12. Le Comité a entendu de nombreux témoignages de l'État partie indiquant que la complexité du système fédéral canadien constituait un obstacle à la mise en oeuvre du Pacte dans les domaines relevant de la compétence des provinces. Le Comité regrette que, à moins qu'un droit consacré dans le Pacte ne soit implicitement ou explicitement protégé par la Charte, par un accord entre le pouvoir fédéral et les autorités provinciales ou par incorporation directe dans la législation provinciale, il n'existe aucune possibilité de recours - ni pour les particuliers lésés ni pour le Gouvernement fédéral -en cas de non-application du Pacte par les provinces. La délégation de l'État partie a souligné l'importance que revêtaient les processus politiques à cet égard, tout en reconnaissant qu'ils étaient souvent complexes.

13. Alors que le Gouvernement canadien utilise systématiquement le seuil de faible revenu établi par Statistique Canada comme mesure de la pauvreté dans les renseignements qu'il fournit au Comité, il a informé celui-ci qu'il ne tenait pas ce seuil de faible revenu pour un seuil de pauvreté, bien qu'il soit largement utilisé par les experts pour évaluer l'ampleur et la gravité du phénomène de la pauvreté au Canada. Compte tenu de l'absence de seuil officiel de pauvreté, il est difficile d'obtenir du Gouvernement fédéral et des gouvernements provinciaux et territoriaux des comptes en ce qui concerne le respect des obligations leur incombant en vertu du Pacte.


D. Principaux sujets de préoccupation

14. Le Comité a reçu des informations faisant état de plaintes déposées par des personnes vivant dans la pauvreté (généralement des femmes avec enfants) contre des mesures des pouvoirs publics portant atteinte à leurs droits à une nourriture, un habillement et un logement suffisants. Les gouvernements provinciaux ont encouragé leurs tribunaux à privilégier dans ces affaires une interprétation de la Charte revenant à refuser toute protection des droits consacrés dans le Pacte, et laissant par conséquent les plaignants dépourvus de biens de première nécessité et de voies de recours.

15. Le Comité est profondément préoccupé par les informations selon lesquelles les tribunaux provinciaux canadiens donnent systématiquement une interprétation de la Charte excluant la protection du droit à un niveau de vie suffisant et d'autres droits énoncés dans le Pacte. Le Comité constate avec préoccupation que les tribunaux ont adopté cette attitude en dépit de l'avis exprimé par la Cour suprême du Canada et réitéré devant le Comité par le Gouvernement canadien, selon lequel la Charte pouvait s'interpréter de manière à protéger ces droits.
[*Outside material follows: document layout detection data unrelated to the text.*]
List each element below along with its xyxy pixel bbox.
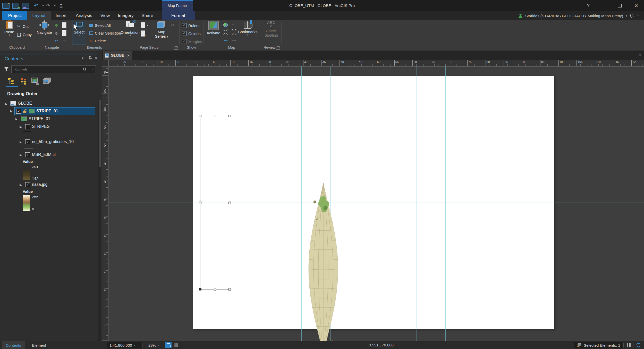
map-scale-select[interactable]: 1:41,800,000▾ [107, 342, 142, 348]
selection-handle[interactable] [199, 202, 201, 204]
minimize-button[interactable]: — [597, 0, 612, 11]
next-extent-button[interactable]: ↪ [62, 38, 66, 44]
selection-handle[interactable] [228, 202, 231, 204]
restore-button[interactable] [613, 0, 627, 11]
paste-button[interactable]: Paste▾ [3, 21, 15, 36]
select-all-button[interactable]: Select All [89, 22, 111, 28]
selection-handle[interactable] [228, 115, 231, 117]
account-name[interactable]: Staridas (STARIDAS GEOGRAPHY Making Maps… [525, 14, 623, 18]
zoom-out-extent-button[interactable]: ↖↗↙↘ [231, 29, 237, 35]
account-dropdown-icon[interactable]: ▾ [626, 14, 627, 17]
ribbon-tab-project[interactable]: Project [2, 11, 28, 20]
zoom-to-map-button[interactable] [223, 22, 228, 28]
selection-handle[interactable] [199, 288, 201, 290]
pause-drawing-button[interactable] [626, 343, 631, 348]
zoom-100-button[interactable]: 🜕 [54, 30, 59, 36]
page-setup-dialog-launcher-icon[interactable] [174, 46, 178, 50]
layer-row-ne-50m-graticules-10[interactable]: ✓ne_50m_graticules_10 [0, 138, 97, 146]
copy-button[interactable]: Copy [16, 31, 32, 38]
fixed-extent-button[interactable]: ↔ [62, 22, 66, 28]
symbol-swatch-rect[interactable] [23, 131, 31, 137]
pane-close-icon[interactable]: ✕ [95, 56, 98, 60]
full-extent-button[interactable]: ✥ [54, 22, 59, 28]
map-series-button[interactable]: Map Series ▾ [154, 21, 169, 38]
save-project-icon[interactable] [22, 2, 29, 10]
layer-visibility-checkbox[interactable] [25, 124, 30, 129]
layer-row-content[interactable]: ✓nasa.jpg [24, 181, 49, 188]
layer-row-nasa-jpg[interactable]: ✓nasa.jpg [0, 181, 97, 188]
layer-visibility-checkbox[interactable]: ✓ [16, 109, 21, 114]
show-checkbox-guides[interactable]: ✓Guides [182, 31, 201, 36]
layer-row-stripe-01[interactable]: STRIPE_01 [0, 115, 97, 123]
list-by-source-button[interactable] [18, 76, 29, 86]
refresh-view-icon[interactable] [636, 343, 641, 348]
clear-selection-button[interactable]: Clear Selection [89, 30, 121, 36]
tab-close-icon[interactable]: ✕ [127, 54, 130, 57]
checkbox-icon[interactable]: ✓ [182, 23, 187, 28]
expander-icon[interactable] [20, 126, 22, 128]
ribbon-tab-analysis[interactable]: Analysis [71, 11, 97, 20]
lock-page-button[interactable]: 🔒︎ [141, 30, 145, 37]
page-size-button[interactable]: ▾ [141, 22, 148, 28]
vertical-guide[interactable] [359, 67, 359, 341]
layer-visibility-checkbox[interactable]: ✓ [25, 139, 30, 144]
expander-icon[interactable] [5, 102, 7, 105]
layer-visibility-checkbox[interactable]: ✓ [25, 182, 30, 187]
select-button[interactable]: Select▾ [72, 21, 86, 45]
layout-page-area[interactable] [108, 67, 644, 341]
pane-tab-contents[interactable]: Contents [2, 341, 25, 349]
bookmarks-button[interactable]: Bookmarks▾ [238, 21, 258, 36]
ribbon-tab-imagery[interactable]: Imagery [113, 11, 138, 20]
selection-handle[interactable] [228, 288, 231, 290]
review-dialog-launcher-icon[interactable] [276, 46, 280, 50]
ribbon-tab-share[interactable]: Share [137, 11, 158, 20]
cut-button[interactable]: ✂ Cut [16, 23, 29, 29]
expander-icon[interactable] [20, 154, 22, 156]
navigate-button[interactable]: ▲ ▼ ◀ ▶ Navigate [37, 21, 52, 35]
pane-menu-icon[interactable]: ▾ [82, 56, 84, 60]
vertical-guide[interactable] [474, 67, 474, 341]
filter-icon[interactable] [4, 67, 9, 71]
vertical-guide[interactable] [417, 67, 417, 341]
open-project-icon[interactable]: ◥ [12, 2, 20, 10]
previous-extent-button[interactable]: ↩ [54, 38, 59, 44]
selection-handle[interactable] [214, 115, 216, 117]
ribbon-tab-view[interactable]: View [96, 11, 114, 20]
selection-handle[interactable] [199, 115, 201, 117]
layer-row-msr-50m-tif[interactable]: ✓MSR_50M.tif [0, 151, 97, 159]
page-100-button[interactable]: 1:1 [62, 30, 66, 36]
ribbon-tab-insert[interactable]: Insert [50, 11, 72, 20]
pane-pin-icon[interactable] [89, 56, 92, 61]
vertical-guide[interactable] [273, 67, 273, 341]
show-checkbox-margins[interactable]: ✓Margins [182, 39, 202, 44]
map-frame-gore[interactable] [298, 177, 349, 341]
symbol-swatch-line[interactable] [24, 148, 33, 148]
notifications-bell-icon[interactable] [630, 13, 634, 18]
layer-row-stripes[interactable]: STRIPES [0, 123, 97, 130]
selection-handle[interactable] [214, 288, 216, 290]
tab-list-dropdown-icon[interactable]: ▼ [639, 54, 641, 57]
selection-rectangle[interactable] [200, 116, 230, 290]
expander-icon[interactable] [10, 110, 13, 112]
layer-row-globe[interactable]: GLOBE [0, 99, 97, 107]
search-icon[interactable] [83, 68, 87, 71]
view-tab-globe[interactable]: GLOBE ✕ [103, 51, 132, 60]
refresh-series-button[interactable]: ⟳ [171, 22, 175, 28]
layer-row-content[interactable]: STRIPE_01 [20, 115, 52, 122]
back-extent-button[interactable]: ← [223, 37, 229, 43]
list-by-drawing-order-button[interactable] [6, 76, 17, 86]
layer-row-content[interactable]: ✓STRIPE_01 [14, 107, 95, 115]
list-by-selection-button[interactable] [30, 76, 41, 86]
layer-row-content[interactable]: ✓MSR_50M.tif [24, 151, 57, 158]
unlocked-icon[interactable] [23, 109, 27, 113]
activate-button[interactable]: Activate [206, 21, 221, 35]
cursor-coordinates[interactable]: 3.591 , 70.808 [355, 343, 407, 347]
checkbox-icon[interactable]: ✓ [182, 39, 187, 44]
checkbox-icon[interactable]: ✓ [182, 31, 187, 36]
forward-extent-button[interactable]: → [231, 37, 237, 43]
check-spelling-button[interactable]: ABC ✓ CheckSpelling [262, 21, 280, 37]
vertical-guide[interactable] [503, 67, 503, 341]
expander-icon[interactable] [15, 118, 18, 120]
scrollbar-thumb[interactable] [99, 100, 101, 167]
zoom-in-extent-button[interactable]: ↘↙↗↖ [223, 29, 228, 35]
16. Le Comité s'inquiète en outre des insuffisances de la protection juridique des droits que le Pacte reconnaît aux femmes, notamment l'absence de loi obligeant les employeurs à verser un salaire égal pour un travail d'égale valeur dans certaines provinces et certains territoires, les restrictions entravant l'accès à l'aide juridictionnelle en matière civile, les carences de la législation relative aux droits de la personne en ce qui concerne la protection contre la discrimination à l'encontre des femmes et l'application insuffisante de ces lois.
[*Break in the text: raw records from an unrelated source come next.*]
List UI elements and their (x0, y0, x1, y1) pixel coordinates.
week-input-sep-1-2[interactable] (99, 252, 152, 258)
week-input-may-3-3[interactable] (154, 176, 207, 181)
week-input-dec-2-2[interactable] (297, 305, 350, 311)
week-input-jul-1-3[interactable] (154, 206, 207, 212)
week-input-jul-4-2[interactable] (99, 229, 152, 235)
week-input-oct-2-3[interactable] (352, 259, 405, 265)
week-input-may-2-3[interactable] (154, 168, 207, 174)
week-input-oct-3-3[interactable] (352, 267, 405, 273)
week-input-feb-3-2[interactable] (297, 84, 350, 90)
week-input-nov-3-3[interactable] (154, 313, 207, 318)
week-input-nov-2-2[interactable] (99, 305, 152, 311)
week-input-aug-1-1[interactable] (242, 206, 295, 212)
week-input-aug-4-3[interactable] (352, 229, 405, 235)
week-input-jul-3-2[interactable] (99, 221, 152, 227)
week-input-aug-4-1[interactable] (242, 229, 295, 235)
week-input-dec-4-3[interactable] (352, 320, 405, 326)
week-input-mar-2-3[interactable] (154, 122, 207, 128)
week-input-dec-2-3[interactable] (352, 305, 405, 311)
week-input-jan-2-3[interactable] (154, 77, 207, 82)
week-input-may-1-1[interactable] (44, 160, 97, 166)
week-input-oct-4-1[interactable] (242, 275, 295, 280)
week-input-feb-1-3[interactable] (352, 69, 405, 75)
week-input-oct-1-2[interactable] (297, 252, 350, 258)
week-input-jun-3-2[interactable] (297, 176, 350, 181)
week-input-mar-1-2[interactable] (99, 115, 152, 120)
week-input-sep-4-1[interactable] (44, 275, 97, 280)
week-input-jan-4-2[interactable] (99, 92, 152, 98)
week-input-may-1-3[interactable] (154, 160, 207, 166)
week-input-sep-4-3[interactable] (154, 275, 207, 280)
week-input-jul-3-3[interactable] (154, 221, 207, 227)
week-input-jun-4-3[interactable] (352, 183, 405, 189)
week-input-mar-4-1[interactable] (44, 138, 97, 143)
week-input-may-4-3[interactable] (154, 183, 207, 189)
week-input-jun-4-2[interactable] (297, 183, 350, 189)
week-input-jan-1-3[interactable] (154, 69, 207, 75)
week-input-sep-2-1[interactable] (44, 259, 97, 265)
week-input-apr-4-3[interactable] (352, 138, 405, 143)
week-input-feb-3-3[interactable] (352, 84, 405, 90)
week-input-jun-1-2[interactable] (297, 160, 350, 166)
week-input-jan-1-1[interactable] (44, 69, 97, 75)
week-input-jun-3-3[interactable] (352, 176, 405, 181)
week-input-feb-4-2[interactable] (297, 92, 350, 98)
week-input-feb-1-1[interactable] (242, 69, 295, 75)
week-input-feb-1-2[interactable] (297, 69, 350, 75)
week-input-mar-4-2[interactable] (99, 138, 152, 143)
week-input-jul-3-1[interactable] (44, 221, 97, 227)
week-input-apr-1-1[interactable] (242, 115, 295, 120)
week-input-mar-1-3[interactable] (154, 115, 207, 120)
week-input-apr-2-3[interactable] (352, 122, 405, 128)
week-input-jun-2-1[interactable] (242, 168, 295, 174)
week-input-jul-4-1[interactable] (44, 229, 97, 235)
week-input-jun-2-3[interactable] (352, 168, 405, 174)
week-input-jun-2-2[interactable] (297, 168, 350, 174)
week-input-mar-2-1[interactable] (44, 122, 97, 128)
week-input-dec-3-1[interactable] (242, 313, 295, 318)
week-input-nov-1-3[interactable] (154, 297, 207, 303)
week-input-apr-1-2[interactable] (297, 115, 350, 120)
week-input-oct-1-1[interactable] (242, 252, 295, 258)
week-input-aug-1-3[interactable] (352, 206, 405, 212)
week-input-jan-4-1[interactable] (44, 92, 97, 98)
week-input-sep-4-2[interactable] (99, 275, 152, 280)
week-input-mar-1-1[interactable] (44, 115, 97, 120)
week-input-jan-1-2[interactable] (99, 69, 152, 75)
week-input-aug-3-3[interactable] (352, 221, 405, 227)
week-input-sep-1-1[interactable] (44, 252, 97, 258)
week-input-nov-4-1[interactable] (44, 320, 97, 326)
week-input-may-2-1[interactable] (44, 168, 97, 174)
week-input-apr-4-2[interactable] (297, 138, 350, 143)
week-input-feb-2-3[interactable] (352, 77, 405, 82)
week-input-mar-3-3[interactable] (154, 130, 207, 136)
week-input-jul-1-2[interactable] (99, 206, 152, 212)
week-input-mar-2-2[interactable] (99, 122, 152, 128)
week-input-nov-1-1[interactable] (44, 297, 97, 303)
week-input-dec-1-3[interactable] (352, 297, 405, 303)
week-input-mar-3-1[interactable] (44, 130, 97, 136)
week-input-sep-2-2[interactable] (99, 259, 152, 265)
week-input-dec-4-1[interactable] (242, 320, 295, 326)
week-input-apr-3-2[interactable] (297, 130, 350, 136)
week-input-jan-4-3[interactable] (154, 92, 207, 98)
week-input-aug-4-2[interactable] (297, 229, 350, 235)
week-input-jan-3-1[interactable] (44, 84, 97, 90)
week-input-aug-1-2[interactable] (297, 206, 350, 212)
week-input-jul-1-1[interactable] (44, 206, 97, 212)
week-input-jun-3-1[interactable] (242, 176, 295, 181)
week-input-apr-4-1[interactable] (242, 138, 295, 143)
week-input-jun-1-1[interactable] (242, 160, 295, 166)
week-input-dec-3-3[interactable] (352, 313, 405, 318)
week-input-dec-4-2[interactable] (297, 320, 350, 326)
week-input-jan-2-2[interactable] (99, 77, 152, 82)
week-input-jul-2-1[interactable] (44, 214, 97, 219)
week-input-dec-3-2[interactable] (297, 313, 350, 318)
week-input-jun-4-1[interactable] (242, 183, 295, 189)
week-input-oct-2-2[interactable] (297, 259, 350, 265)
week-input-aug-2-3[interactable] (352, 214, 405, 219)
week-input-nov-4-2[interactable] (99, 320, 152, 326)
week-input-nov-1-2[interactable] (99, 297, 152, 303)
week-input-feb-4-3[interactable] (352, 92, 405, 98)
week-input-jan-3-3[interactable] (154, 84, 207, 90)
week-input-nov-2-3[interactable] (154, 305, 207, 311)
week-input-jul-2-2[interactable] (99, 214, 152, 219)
17. Le Comité est vivement préoccupé par la disparité flagrante entre les autochtones et la majorité des Canadiens en ce qui concerne l'exercice des droits énoncés dans le Pacte. Les progrès réalisés dans la lutte contre le dénuement social et économique des autochtones sont minimes, voire nuls. Le Comité est particulièrement préoccupé par la pénurie de logements décents, le chômage endémique et le taux élevé de suicide, surtout parmi les jeunes, au sein des communautés autochtones. L'irrégularité et l'insuffisance de l'approvisionnement en eau potable des communautés autochtones vivant dans les réserves constituent un autre sujet de préoccupation. La délégation de l'État partie a en outre reconnu que près d'un quart des logements occupés par des autochtones nécessitaient d'importants travaux de réparation et étaient dépourvus de commodités de base.
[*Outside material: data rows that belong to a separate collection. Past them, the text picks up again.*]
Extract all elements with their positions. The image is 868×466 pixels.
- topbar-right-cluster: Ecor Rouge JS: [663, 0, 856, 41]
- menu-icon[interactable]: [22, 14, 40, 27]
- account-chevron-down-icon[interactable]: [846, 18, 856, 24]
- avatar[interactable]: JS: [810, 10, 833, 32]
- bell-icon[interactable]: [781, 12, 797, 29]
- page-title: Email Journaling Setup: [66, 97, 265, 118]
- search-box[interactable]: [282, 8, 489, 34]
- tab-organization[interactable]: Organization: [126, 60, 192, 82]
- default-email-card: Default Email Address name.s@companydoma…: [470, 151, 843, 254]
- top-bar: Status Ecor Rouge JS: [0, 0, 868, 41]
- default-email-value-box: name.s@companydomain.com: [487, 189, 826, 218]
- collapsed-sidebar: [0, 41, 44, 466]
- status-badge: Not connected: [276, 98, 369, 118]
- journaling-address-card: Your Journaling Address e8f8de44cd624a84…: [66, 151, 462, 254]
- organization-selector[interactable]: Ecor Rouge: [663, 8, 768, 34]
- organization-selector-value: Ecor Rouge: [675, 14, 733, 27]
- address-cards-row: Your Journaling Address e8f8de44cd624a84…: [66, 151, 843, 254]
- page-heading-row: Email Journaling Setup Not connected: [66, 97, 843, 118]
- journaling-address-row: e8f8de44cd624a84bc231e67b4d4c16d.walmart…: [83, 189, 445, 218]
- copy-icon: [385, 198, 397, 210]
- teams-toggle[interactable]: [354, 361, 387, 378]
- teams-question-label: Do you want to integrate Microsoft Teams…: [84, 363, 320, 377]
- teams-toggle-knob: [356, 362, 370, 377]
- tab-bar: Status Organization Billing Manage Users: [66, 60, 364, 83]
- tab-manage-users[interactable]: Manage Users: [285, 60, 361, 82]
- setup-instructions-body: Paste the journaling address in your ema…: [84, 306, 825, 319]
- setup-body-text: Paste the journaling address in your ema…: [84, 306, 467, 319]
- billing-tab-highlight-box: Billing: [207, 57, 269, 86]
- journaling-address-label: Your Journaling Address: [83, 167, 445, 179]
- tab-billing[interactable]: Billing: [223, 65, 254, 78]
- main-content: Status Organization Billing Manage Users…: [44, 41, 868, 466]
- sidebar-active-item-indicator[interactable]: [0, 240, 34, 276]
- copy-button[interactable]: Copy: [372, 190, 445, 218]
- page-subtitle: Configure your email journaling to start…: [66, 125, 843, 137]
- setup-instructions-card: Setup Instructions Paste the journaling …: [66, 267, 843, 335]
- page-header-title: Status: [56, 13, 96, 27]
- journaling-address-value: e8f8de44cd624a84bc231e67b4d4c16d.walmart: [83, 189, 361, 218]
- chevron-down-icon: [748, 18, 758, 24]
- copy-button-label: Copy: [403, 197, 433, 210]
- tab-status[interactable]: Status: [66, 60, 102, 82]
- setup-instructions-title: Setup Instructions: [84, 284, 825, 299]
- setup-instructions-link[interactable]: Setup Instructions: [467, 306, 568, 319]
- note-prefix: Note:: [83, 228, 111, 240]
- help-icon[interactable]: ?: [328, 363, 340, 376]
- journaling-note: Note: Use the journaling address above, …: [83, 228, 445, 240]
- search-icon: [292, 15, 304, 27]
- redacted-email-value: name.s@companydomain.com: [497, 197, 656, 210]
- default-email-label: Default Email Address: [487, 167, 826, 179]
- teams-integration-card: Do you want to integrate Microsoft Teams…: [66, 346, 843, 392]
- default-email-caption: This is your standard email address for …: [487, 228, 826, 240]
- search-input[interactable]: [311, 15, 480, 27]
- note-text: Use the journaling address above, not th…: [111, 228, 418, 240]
18. Le Comité constate avec préoccupation qu'il existe un rapport direct entre la marginalisation économique des autochtones et la dépossession de leurs terres, comme l'a indiqué la Commission royale sur les peuples autochtones, et il fait siennes les recommandations de la Commission selon lesquelles l'État partie devrait éviter à tout prix de prendre des mesures contraires aux obligations découlant des traités conclus avec les peuples autochtones ou se traduisant par l'extinction, la transformation ou l'abandon des droits et des titres des peuples autochtones. Le Comité est vivement préoccupé de voir que les recommandations de la Commission royale sur les peuples autochtones n'ont toujours pas été suivies d'effet, malgré l'urgence de la situation.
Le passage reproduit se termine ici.